Human papillomavirus (HPV) status is a strong predictor of prognosis for patients with oropharyngeal carcinoma (OPC), but the current staging system does not adequately account for biological and clinical differences between HPV-positive OPC and HPV-negative OPC, commonly caused by alcohol and tobacco use. With rates of HPV-related OPC rising rapidly, researchers at The University of Texas MD Anderson Cancer Center propose a new staging system to more accurately predict patient outcomes and identify the most appropriate treatments.
In a study published in the current issue of the Journal of Clinical Oncology, MD Anderson researchers explored alternative staging criteria based on the current TNM Staging System, the world’s most commonly used classification tool to stage different types of cancers. The TNM Staging System is based on the tumor (T category), whether or not the cancer has reached nearby lymph nodes (N category), and metastasis (M category). According to accepted theories, there are four characteristics of useful stage groupings:
- similar survival rates for patients within groups defined by “T” and “N” categories;
- significantly different survival rates across groups;
- accurate prediction of outcome; and
- balanced distribution of patients between groups.

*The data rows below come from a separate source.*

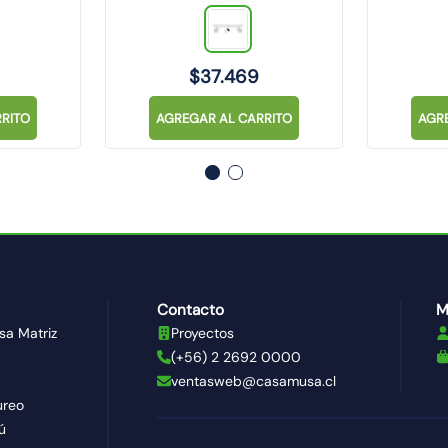
NEG
$
37
.
469
RITO
AGREGAR AL CARRITO
AGR
Contacto
M
sa Matriz
Proyectos
(+56) 2 2692 0000
ventasweb@casamusa.cl
ureo
ú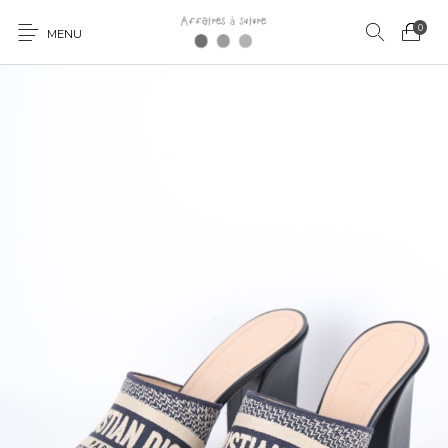
0
MENU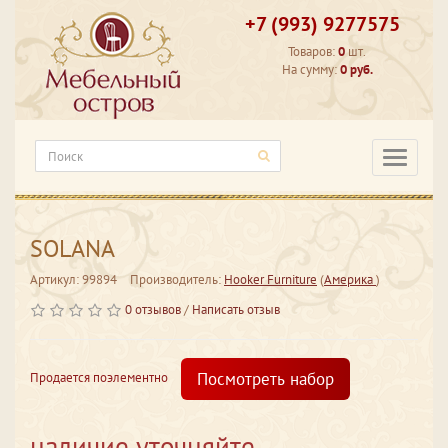
+7 (993) 9277575
Товаров:
0
шт.
На сумму:
0 руб.
Категори
SOLANA
Артикул: 99894
Производитель:
Hooker Furniture
(
Америка
)
0 отзывов
/
Написать отзыв
Посмотреть набор
Продается поэлементно
наличие уточняйте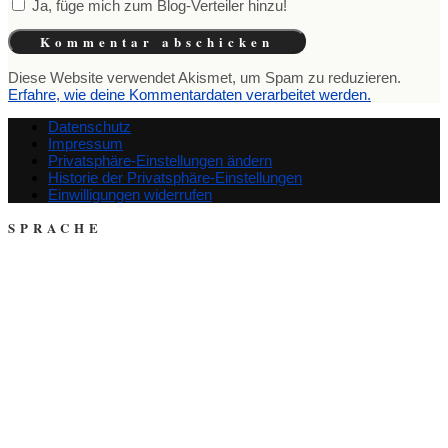
Ja, füge mich zum Blog-Verteiler hinzu!
Diese Website verwendet Akismet, um Spam zu reduzieren.
Erfahre, wie deine Kommentardaten verarbeitet werden.
Datenschutz
Impressum
Privatsphäre-Einstellungen ändern
Historie der Privatsphäre-Einstellungen
Einwilligungen widerrufen
SPRACHE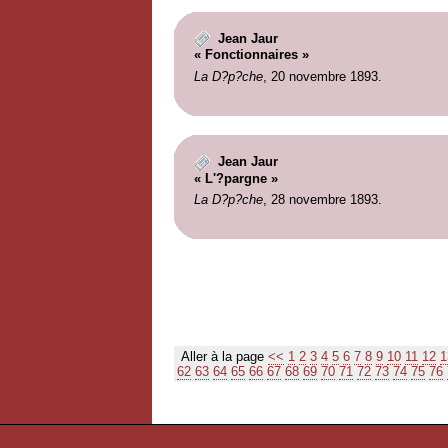
Jean Jaur
« Fonctionnaires »
La D?p?che
, 20 novembre 1893.
Jean Jaur
« L'?pargne »
La D?p?che
, 28 novembre 1893.
Aller à la page
<<
1
2
3
4
5
6
7
8
9
10
11
12
1
62
63
64
65
66
67
68
69
70
71
72
73
74
75
76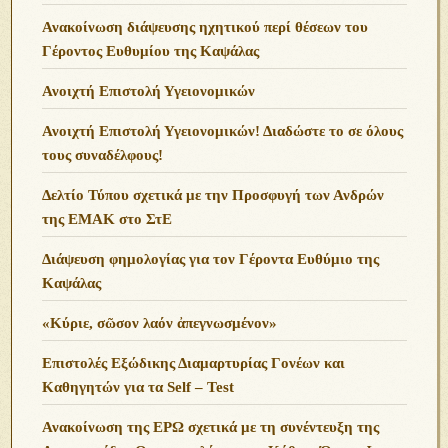
Ανακοίνωση διάψευσης ηχητικού περί θέσεων του
Γέροντος Ευθυμίου της Καψάλας
Ανοιχτή Επιστολή Υγειονομικών
Ανοιχτή Επιστολή Υγειονομικών! Διαδώστε το σε όλους
τους συναδέλφους!
Δελτίο Τύπου σχετικά με την Προσφυγή των Ανδρών
της ΕΜΑΚ στο ΣτΕ
Διάψευση φημολογίας για τον Γέροντα Ευθύμιο της
Καψάλας
«Κύριε, σῶσον λαόν ἀπεγνωσμένον»
Επιστολές Εξώδικης Διαμαρτυρίας Γονέων και
Καθηγητών για τα Self – Test
Ανακοίνωση της ΕΡΩ σχετικά με τη συνέντευξη της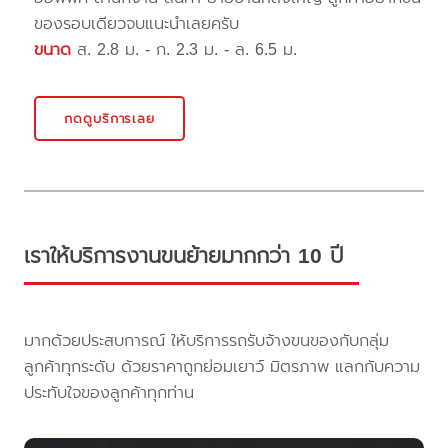
ของรอบเดียวจบแนะนำเลยครับ
ขนาด
ส. 2.8 ม. - ก. 2.3 ม. - ล. 6.5 ม.
กดดูบริการเลย
เราให้บริการงานขนย้ายมากกว่า 10 ปี
มากด้วยประสบการณ์ ให้บริการรถรับจ้างขนของกับกลุ่ม
ลูกค้าทุกระดับ ด้วยราคาถูกย่อมเยาว์ มิตรภาพ แลกกับความ
ประทับใจของลูกค้าทุกท่าน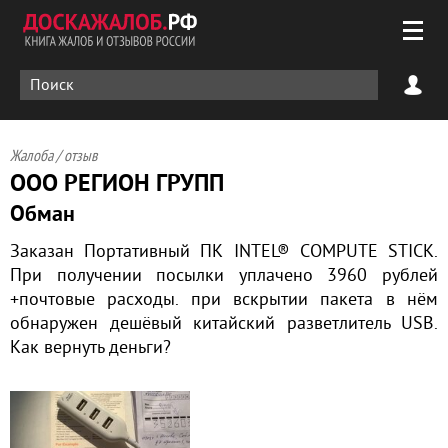
Жалоба / отзыв
ООО РЕГИОН ГРУПП
Обман
Заказан Портативный ПК INTEL® COMPUTE STICK.
При получении посылки уплачено 3960 рублей
+почтовые расходы. при вскрытии пакета в нём
обнаружен дешёвый китайский разветлитель USB.
Как вернуть деньги?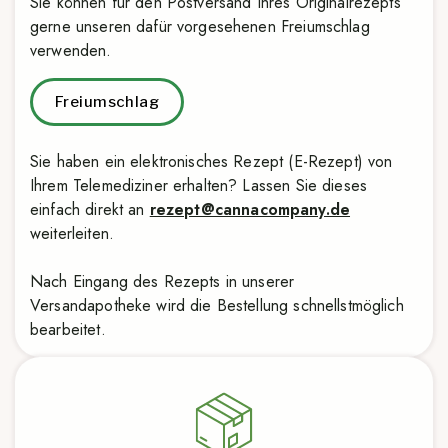
Sie können für den Postversand Ihres Originalrezepts
gerne unseren dafür vorgesehenen Freiumschlag
verwenden.
Freiumschlag
Sie haben ein elektronisches Rezept (E-Rezept) von
Ihrem Telemediziner erhalten? Lassen Sie dieses
einfach direkt an
rezept@cannacompany.de
weiterleiten.
Nach Eingang des Rezepts in unserer
Versandapotheke wird die Bestellung schnellstmöglich
bearbeitet.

Using data from more than 660 patients treated at MD Anderson between January 2003 and December 2012, the researchers showed that applying the current TNM staging criteria to patients with HPV-positive OPC did not meet these criteria. They did not find differences in survival between stage groups, and the distribution of patients was unbalanced, with the majority of patients classified as having stage IV disease by the current criteria. Thus, they sought to develop a revised staging system that would separate patients with HPV-related OPC.
“Staging is a critical component of designing treatment plans and for predicting and helping patients understand their prognosis,” said corresponding author, Erich M. Sturgis, M.D., professor in the Department of Head and Neck Surgery. “Patients with HPV-positive OPC tend to present with more advanced disease, but also typically have better survival rates than those with HPV-unrelated OPC. These cancers are markedly different and require different staging criteria.”
In the last few decades, the number of HPV-related OPC cases – cancers of the middle part of the throat, including the base of the tongue, the tonsils, the soft palate, and the walls of the pharynx – have increased drastically. Based on data from U.S. cancer registries, an estimated 72 percent of OPCs each year – over 11,000 cases – are associated with prior HPV infection. HPV-related OPCs are up to five times as common in men as in women and, though non-HPV OPCs are typically diagnosed in older populations, HPV-related OPCs tend to affect patients in their 40s and 50s, according to the American Cancer Society.
As they explored different stage groupings to predict survival in this patient population, the researchers found that the “T” category was most important and that the “N” category appeared to have no predictive effect – until they replaced OPC “N” with the “N” category from another cancer of the throat related to a different virus, nasopharyngeal carcinoma (NPC; cancer of the upper part of the throat, behind the nose). “T” category was still the most important, but the “N” category became a significant predictor of survival among patients who had HPV-positive OPC. This is the first time that NPC “N” categories have been applied to HPV-positive OPC.
Thus, the MD Anderson researchers developed new stage groupings with both traditional OPC “T” categories and the NPC “N” categories:
- Division of patients with stage I disease into two groups: stage IA, defined as T1, N0-N2; and stage IB, defined as T2, N0-N2;
- Stage II would be defined as T1-T2, N3 or T3, N0-N3;
- Stage III would be defined as T4 regardless of nodal involvement; and
- Stage IV would be all M1 tumors.
These new groupings were proven to better separate patients with HPV-positive OPC with respect to survival than does the current TNM staging system for OPC. Further, with these new stage groupings, the risk of death increased with each stage and patients with stage III disease had five times the risk of death versus patients with stage IA disease – illustrating that the new groupings better meet the useful staging criteria.
“The revised staging system has greater predictive power than the current system, which has been shown to be insufficient for HPV-positive OPC,” said Sturgis. “Although confirmation of our findings in patients at other institutions is needed, we believe that NPC “N” categories should be strongly considered as an alternative to the traditional OPC “N” categories as the TNM staging system evolves.”